> **Entries provided**
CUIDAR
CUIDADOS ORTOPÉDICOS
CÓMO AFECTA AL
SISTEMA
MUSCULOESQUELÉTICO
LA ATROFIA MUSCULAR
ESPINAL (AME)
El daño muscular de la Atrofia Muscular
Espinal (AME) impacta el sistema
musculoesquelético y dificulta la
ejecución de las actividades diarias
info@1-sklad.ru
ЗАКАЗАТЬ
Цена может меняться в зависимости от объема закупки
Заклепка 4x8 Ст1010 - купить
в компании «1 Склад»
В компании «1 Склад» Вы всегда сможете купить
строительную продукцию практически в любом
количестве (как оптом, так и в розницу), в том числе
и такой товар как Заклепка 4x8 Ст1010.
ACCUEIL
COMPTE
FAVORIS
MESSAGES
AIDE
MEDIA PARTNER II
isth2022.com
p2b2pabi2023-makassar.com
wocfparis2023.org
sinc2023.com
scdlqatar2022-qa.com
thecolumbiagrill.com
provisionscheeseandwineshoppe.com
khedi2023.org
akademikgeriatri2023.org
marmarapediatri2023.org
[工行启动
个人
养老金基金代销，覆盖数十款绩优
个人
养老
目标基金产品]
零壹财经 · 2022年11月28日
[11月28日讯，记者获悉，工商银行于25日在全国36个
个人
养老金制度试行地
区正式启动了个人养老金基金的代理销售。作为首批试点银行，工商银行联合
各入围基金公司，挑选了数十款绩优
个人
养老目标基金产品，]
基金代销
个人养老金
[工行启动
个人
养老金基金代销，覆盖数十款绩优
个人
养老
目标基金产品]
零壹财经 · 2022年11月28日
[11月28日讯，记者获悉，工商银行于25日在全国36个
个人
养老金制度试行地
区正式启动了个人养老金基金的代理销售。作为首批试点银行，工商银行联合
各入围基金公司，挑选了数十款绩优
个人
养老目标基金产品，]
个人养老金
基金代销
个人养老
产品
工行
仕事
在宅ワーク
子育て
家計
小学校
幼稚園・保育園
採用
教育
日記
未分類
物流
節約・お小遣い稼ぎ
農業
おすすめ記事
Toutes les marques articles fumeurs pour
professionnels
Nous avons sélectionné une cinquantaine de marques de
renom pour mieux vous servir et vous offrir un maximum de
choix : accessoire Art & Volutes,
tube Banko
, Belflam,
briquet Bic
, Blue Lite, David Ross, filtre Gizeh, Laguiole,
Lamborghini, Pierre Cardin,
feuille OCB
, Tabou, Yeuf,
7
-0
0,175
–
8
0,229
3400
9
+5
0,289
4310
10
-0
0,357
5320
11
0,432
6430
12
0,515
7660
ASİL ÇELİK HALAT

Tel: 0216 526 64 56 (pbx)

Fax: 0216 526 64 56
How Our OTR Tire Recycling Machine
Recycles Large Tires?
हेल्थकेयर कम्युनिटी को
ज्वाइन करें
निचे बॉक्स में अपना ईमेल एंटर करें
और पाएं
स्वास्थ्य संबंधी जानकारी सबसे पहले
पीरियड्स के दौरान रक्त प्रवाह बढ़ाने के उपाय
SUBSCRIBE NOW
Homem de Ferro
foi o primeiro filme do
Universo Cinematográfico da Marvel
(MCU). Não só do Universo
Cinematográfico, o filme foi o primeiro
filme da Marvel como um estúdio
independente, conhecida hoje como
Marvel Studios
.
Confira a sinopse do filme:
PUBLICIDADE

> **What to produce**
Lines with the word "купить" in them are the answer; report each one from the data.

> **Exercise solution**
Заклепка 4x8 Ст1010 - купить
В компании «1 Склад» Вы всегда сможете купить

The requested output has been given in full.